Part I will however deal with another significant area, that of a review of the present legal education system and admission procedures to the legal profession.
(i) 3-year LLB course
The Committee took note of the fact that there were strong arguments to support the reduction of the present 4-year LLB programme to only 3 years and recommended that the law schools consider, at an appropriate juncture, to offer a 3-year undergraduate programme.
(ii) Vocational Training Course
Next, the Committee recognised the weaknesses in the present Practical Law Course (PLC). It did not act as an effective gatekeeper as nearly all the students entering the course would pass the course. It also did not allow any scope for specialisation as all the subjects are compulsory. The Committee also received anecdotal feedback that the Graduate Diploma in Singapore Law (DipSing) had outlived its utility. The course could be unproductive as it often repeats the content of courses from overseas, with a slight local flavour.

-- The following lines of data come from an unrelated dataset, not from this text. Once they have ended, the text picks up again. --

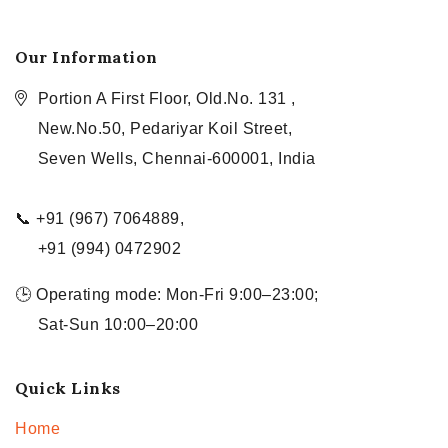
Our Information
Portion A First Floor, Old.No. 131 ,
New.No.50, Pedariyar Koil Street,
Seven Wells, Chennai-600001, India
📞 +91 (967) 7064889,
+91 (994) 0472902
🕒 Operating mode: Mon-Fri 9:00–23:00;
Sat-Sun 10:00–20:00
Quick Links
Home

The emphasis of the new Vocational Training Course would be on imparting practical skills
To address these problems, the Committee recommended the replacement of the PLC with a new Vocational Training Course (VTC). The duration of the course would be for 6 months, but ultimately it could be increased to a year. The emphasis would be on imparting practical skills as well as allowing students to tailor their own courses and to specialise in subjects such as advanced civil and criminal procedure, litigation skills, admiralty law, corporate practice and corporate restructuring.
I would imagine this new proposed VTC would be akin to the English Bar Vocational Course and the Legal Practice Course.

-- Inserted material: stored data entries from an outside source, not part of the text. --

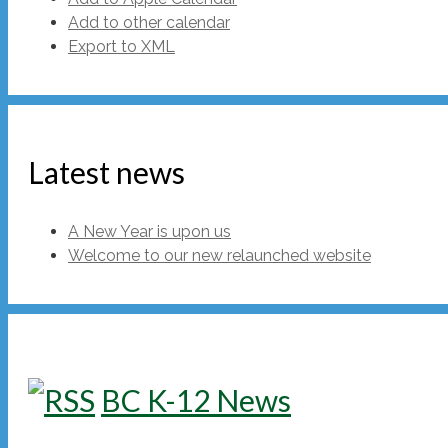
Add to other calendar
Export to XML
Latest news
A New Year is upon us
Welcome to our new relaunched website
BC K-12 News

The Committee also suggested for the DipSing to be abolished and that eligible graduates from the recognised foreign universities would take additional modules introducing them to Singapore law, in a practical context. In time, it may be necessary to introduce a local VTC for the graduates from the local universities, who are already trained in Singapore law, while having a verson of the VTC for foreign graduates. Eventually, it is envisaged that the Vocational Training Course would have the same cachet for lawyers wishing to practice in the region as the New York Bar exam is to lawyers worldwide. Maybe slightly over-ambitious, but still a move to be lauded.
(iii) Training Contract to Replace Pupillage
There is also the recommendation to restructure the present pupillage system to a training contract one. It is hoped that the training contract will oblige firms to engage its trainees in a structured learning programme, and there is the recommendation that there be a rotation among the departments. This could be more of a cosmetic change than anything else. The training contract period will still be maintained at 6 months (whereas the UK has a 2-year period) and I would imagine most of the pupillages are already very similar to the proposed training contract.

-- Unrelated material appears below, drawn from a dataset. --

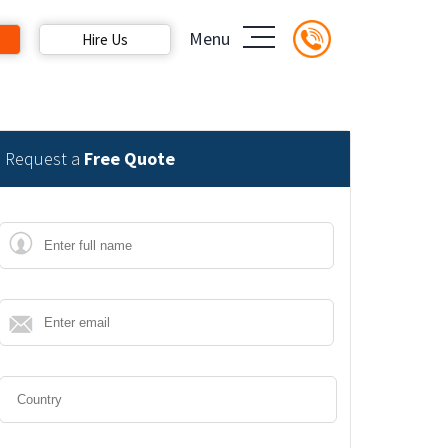
Menu
Hire Us
Request a
Free Quote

Sadly, when looking closer at home, Malaysia does not appear to be making any progress in enhancing its legal admissions system or resolving the present trichotomy – the local graduates forming one part, UK Bar graduates skip straight into pupillage without training in Malaysian procedure, while other graduates are forced to go through the grind of the CLP (more on the complaints surrounding CLP over here). I have also written in the past on the weaknesses of the present pupillage system in Malaysia.